The National Digest

How Reality TV Gate-Crashed the Emmys

At the turn of the millennium, scripted broadcast television was still the dominant daily force in American culture. The audience fracturing and niche content of the streaming age were still decades away. Prestigious cable shows like The Sopranos and Sex and the City usually get all the credit for setting up that shift. But as the Emmys prepare to crown their 17th reality competition winner—with The Amazing Race once again a contender—a look back to the summer of 1999 shows the birth of another revolution, one the Television Academy spent years figuring out how to acknowledge without terrifying the writers, directors, and scripted TV crafts people who saw the genre as an existential threat.
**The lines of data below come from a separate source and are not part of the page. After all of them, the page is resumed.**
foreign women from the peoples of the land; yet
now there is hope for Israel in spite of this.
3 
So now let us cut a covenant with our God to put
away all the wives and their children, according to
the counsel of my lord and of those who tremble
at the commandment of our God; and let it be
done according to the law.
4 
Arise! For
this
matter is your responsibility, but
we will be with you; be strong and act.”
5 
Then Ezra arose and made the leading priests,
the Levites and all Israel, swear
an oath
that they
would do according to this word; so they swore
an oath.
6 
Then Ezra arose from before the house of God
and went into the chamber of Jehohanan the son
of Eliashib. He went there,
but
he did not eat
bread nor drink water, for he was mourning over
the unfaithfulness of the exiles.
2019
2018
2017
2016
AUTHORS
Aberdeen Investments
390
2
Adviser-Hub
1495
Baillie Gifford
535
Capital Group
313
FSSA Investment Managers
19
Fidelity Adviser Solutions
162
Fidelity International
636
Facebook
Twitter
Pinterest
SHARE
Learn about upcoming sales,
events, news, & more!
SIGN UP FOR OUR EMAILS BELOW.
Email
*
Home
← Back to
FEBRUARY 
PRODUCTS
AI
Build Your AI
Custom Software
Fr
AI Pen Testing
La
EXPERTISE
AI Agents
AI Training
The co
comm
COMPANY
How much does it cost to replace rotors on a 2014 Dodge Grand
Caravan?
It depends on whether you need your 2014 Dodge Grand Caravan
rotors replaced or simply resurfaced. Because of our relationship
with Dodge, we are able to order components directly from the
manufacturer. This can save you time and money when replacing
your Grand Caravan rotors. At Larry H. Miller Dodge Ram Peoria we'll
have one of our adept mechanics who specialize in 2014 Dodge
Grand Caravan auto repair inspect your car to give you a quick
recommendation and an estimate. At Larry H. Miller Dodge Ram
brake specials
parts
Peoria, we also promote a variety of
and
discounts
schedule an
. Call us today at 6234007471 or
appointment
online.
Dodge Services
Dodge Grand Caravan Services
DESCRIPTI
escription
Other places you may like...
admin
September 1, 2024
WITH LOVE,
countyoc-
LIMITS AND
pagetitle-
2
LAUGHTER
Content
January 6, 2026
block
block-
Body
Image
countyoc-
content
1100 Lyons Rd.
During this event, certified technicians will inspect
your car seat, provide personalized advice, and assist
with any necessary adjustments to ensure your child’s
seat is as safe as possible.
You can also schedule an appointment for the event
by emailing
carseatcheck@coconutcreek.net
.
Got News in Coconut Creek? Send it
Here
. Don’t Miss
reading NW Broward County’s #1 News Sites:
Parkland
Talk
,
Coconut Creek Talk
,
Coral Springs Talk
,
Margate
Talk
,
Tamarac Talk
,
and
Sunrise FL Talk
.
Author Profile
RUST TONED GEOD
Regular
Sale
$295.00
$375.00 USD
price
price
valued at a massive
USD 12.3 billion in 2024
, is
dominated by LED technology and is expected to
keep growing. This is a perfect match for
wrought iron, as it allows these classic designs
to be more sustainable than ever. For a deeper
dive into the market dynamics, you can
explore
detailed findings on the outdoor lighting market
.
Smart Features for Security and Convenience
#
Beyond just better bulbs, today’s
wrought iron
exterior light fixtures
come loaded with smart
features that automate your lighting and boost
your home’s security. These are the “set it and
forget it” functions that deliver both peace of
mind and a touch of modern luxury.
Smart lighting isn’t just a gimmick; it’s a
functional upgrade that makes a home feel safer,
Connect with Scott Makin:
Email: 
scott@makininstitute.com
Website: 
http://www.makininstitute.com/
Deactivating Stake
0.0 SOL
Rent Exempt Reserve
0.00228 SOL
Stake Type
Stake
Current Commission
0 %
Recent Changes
With network prime-time real estate limited, comedies and dramas were genuinely squeezed by the proliferation of unscripted shows, which were cheap to produce and handy to have in the event of a writers strike. “The networks only have so much time and resources,” Amy Sherman-Palladino, whose Gilmore Girls was then in its third season, told Time in 2003. “Rather than solely focusing on convincing the Olsen twins to allow themselves to be eaten by bears in prime time, I wish they would focus on coming up with something that would really last.”

The future, it turned out, would be far more complicated than a pitched battle between quality television and the schlocky reality shows trying to replace them. This year Sherman-Palladino is once again Emmy-nominated for a series, The Marvelous Mrs. Maisel, that airs alongside reruns of Hell’s Kitchen and Toddlers & Tiaras on Amazon. Try explaining that to anyone in 2001.

“Obviously Millionaire did extremely well,” says Andy Dehnart, creator and editor of Reality Blurred, which has been at the forefront of covering reality TV since 2000. “A game show format like this one upped the stakes and changed things around, [but] it wasn’t narrative. It wasn’t character-driven. And that’s what Survivor really changed the game with in the year 2000: turning real people into a soap opera that lasted for the entire summer.”

At its most mainstream apex, Survivor wasn’t simply watercooler TV, like Seinfeld and ER before it. It was an opportunity for viewers to play armchair strategist alongside (or more likely opposed to) villains like Richard Hatch. This kind of active viewer engagement coincided perfectly with the rise of internet message boards and recap culture, building an industry of TV obsession that continues today.